ABSTRACT

The creation of UNAIDS and the Global Fund, as set out in the previous chapters, coincided with a period of increasing political attention to global health issues and corresponding resources. As is also set out in Chapters 1 and 2, since approximately 2008 global health resources have stagnated and the priorities of GHIs and donors have been called into question, particularly around HIV/AIDS. This context has demanded a repositioning of the HIV/ AIDS response, and CSOs’ positions within it, in the broader context of GHG. This chapter outlines how changes in the broader political economy of

health resulted in a reassertion of biomedical and neoliberal approaches. In this shifting context HIV/AIDS CSOs have struggled to maintain their privileged position and ability to advance a rights-based response to health.
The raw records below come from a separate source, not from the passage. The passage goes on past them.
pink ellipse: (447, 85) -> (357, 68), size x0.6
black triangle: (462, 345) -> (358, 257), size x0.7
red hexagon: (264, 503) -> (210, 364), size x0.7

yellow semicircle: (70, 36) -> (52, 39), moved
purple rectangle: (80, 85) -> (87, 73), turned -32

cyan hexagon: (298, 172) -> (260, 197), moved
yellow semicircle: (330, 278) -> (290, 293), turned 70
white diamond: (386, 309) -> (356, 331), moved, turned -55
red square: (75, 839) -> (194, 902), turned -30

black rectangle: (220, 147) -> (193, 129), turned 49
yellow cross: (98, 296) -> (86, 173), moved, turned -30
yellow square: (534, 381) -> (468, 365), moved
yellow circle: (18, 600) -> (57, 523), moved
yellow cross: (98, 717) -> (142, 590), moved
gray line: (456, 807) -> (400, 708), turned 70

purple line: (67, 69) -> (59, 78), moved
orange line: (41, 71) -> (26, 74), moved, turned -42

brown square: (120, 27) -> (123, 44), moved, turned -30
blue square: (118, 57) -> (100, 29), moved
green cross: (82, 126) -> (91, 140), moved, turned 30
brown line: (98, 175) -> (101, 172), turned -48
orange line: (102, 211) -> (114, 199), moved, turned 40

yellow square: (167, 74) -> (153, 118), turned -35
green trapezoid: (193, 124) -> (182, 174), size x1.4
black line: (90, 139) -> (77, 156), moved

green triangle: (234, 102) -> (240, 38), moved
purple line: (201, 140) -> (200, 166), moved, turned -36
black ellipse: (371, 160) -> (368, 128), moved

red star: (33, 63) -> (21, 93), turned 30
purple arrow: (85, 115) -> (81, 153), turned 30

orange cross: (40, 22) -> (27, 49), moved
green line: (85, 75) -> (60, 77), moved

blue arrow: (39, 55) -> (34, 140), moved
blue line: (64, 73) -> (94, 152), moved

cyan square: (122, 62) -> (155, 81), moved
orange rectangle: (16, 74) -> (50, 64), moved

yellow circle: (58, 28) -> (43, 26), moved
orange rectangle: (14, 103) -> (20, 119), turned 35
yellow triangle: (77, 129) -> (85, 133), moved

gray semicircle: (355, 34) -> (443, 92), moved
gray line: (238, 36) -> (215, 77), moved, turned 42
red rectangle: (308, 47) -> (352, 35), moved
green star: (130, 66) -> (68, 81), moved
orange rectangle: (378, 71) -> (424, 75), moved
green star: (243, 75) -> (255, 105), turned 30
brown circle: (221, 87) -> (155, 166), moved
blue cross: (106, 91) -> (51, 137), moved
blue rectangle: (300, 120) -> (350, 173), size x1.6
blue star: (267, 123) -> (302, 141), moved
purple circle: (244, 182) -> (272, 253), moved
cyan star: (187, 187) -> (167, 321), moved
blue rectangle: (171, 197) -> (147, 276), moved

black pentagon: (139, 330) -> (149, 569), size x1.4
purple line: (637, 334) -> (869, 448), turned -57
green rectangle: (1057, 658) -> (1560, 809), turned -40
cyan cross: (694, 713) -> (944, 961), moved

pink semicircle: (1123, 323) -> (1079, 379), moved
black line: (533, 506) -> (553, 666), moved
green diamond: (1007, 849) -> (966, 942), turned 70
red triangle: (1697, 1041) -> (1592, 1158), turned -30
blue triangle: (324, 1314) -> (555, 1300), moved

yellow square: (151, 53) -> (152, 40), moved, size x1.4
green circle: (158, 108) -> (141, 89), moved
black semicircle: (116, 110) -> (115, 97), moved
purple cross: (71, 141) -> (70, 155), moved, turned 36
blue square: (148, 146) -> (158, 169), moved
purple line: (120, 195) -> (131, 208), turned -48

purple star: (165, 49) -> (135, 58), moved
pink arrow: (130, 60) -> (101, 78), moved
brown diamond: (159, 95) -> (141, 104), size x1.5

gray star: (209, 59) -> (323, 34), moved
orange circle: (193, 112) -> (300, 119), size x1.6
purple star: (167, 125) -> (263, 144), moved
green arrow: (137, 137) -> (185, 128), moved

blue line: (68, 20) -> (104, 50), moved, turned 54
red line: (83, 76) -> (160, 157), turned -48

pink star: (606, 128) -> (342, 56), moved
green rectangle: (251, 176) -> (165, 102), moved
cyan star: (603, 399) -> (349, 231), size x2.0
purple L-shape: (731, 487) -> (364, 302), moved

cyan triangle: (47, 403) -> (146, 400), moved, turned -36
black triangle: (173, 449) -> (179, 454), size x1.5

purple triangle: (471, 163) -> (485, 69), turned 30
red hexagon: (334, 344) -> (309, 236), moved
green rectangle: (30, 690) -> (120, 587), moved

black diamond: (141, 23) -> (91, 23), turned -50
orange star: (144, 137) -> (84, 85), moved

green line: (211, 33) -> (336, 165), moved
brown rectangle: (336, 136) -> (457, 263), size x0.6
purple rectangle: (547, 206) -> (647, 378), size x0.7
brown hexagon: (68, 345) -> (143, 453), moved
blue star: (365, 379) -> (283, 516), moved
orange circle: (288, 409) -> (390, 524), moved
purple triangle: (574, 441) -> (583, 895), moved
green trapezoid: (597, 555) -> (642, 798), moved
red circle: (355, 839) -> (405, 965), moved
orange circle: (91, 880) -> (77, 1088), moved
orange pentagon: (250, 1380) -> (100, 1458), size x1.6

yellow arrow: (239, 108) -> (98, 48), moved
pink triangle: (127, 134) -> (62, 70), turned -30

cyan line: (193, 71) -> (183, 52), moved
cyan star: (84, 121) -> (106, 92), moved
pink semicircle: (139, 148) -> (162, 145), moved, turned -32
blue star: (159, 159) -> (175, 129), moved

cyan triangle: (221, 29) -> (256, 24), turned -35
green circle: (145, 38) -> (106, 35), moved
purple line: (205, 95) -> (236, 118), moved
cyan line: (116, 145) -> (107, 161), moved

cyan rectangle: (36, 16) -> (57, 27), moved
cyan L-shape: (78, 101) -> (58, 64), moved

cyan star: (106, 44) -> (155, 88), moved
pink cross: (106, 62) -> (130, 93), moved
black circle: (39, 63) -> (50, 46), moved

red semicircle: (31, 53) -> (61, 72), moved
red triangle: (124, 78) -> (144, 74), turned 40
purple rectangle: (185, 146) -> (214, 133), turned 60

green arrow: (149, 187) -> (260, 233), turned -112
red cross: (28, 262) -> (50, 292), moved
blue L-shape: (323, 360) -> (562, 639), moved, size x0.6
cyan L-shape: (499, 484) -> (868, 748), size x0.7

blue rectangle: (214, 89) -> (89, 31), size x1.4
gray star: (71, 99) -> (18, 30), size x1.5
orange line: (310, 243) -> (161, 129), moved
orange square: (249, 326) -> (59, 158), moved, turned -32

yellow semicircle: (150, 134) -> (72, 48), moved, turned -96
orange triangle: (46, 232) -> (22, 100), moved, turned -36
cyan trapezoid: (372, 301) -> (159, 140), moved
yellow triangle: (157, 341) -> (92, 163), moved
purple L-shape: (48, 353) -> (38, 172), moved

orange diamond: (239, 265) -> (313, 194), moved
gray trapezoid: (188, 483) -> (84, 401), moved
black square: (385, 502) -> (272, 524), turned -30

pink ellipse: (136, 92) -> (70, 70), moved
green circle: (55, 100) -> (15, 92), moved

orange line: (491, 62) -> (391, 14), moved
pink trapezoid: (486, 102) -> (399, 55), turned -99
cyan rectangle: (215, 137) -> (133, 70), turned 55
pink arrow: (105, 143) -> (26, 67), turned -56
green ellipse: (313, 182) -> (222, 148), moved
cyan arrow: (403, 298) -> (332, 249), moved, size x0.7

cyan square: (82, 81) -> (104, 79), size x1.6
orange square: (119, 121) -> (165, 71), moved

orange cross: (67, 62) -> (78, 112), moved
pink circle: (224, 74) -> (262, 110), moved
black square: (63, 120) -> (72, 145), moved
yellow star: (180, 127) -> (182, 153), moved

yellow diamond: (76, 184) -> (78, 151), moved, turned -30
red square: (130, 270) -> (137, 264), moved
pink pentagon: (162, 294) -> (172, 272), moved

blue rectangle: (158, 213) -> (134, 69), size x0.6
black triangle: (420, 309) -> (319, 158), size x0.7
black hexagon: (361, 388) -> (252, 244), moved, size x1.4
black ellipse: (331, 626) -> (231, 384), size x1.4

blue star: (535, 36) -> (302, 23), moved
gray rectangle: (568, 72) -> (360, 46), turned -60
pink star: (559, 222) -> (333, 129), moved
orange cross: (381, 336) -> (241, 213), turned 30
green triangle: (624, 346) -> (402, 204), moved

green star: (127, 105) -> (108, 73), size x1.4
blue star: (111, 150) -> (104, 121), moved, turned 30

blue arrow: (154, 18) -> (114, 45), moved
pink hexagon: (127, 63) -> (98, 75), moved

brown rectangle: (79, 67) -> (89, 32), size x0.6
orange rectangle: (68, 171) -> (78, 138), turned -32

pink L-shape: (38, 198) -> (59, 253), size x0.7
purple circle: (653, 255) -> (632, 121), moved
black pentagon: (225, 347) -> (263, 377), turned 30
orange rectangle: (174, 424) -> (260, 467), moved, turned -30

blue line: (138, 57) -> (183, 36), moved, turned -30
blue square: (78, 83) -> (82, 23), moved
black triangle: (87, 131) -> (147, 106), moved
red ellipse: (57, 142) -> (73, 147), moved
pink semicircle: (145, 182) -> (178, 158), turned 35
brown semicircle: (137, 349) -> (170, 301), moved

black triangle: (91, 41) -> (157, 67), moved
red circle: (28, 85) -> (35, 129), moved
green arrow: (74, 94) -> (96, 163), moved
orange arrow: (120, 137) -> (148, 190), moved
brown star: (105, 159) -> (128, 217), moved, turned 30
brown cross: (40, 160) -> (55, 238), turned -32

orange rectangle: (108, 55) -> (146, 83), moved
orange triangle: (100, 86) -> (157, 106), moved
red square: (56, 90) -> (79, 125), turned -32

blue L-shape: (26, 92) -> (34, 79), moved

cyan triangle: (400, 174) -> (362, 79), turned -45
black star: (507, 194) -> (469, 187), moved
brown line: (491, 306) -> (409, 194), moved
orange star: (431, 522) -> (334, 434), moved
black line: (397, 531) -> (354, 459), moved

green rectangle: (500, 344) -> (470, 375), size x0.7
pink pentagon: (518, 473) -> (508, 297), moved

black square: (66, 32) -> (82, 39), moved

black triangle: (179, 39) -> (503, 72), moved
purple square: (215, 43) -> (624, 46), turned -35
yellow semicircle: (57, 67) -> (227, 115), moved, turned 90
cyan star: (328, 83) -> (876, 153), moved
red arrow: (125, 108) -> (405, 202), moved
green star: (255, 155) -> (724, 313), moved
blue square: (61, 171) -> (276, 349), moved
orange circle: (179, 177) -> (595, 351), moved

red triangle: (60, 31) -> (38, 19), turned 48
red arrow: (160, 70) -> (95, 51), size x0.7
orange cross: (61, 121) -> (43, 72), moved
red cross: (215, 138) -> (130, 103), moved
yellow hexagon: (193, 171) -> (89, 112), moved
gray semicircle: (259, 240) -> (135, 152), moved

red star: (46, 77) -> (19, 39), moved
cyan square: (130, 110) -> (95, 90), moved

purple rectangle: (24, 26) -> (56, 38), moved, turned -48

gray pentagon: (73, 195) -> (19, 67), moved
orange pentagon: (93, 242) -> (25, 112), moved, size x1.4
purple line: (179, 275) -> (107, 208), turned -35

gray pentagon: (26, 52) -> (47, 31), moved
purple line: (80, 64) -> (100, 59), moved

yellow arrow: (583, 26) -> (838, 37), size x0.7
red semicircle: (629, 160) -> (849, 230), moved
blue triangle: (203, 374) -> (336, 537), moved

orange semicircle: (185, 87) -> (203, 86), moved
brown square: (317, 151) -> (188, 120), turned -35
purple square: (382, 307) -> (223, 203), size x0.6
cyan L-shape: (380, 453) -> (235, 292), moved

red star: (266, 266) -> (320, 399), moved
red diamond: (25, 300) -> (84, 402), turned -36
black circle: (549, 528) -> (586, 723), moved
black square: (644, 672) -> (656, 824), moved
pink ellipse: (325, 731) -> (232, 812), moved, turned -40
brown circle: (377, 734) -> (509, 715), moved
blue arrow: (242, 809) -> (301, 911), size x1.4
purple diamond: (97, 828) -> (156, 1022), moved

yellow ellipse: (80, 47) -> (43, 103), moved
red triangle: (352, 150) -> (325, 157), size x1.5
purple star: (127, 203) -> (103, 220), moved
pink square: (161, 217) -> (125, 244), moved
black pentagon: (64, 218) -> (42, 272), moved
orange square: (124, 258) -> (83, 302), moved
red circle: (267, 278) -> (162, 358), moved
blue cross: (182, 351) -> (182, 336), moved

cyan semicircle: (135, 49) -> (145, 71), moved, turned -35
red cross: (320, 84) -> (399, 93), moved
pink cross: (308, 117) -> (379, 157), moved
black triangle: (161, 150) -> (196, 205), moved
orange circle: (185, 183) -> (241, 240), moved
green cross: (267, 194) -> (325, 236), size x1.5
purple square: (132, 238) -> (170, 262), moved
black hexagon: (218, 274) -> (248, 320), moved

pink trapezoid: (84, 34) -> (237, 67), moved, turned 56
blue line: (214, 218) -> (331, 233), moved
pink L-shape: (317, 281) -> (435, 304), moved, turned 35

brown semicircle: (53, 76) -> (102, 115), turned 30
While they have attempted to transfer their expertise and rights-based frames to sectors beyond the HIV/AIDS response, they are restricted by the legacy of AIDS exceptionalism. This is illustrated by the inability of HIV/AIDS CSOs to ensure strong right-to-health language in the SDG agenda. However, CSOs have been more successful in continuing to champion rights-based responses through the key populations frame. Examples of how this frame has been used to advance the rights of specific key populations at the global, regional and national levels demonstrate both the opportunities and limits HIV/AIDS CSOs continue to engage with.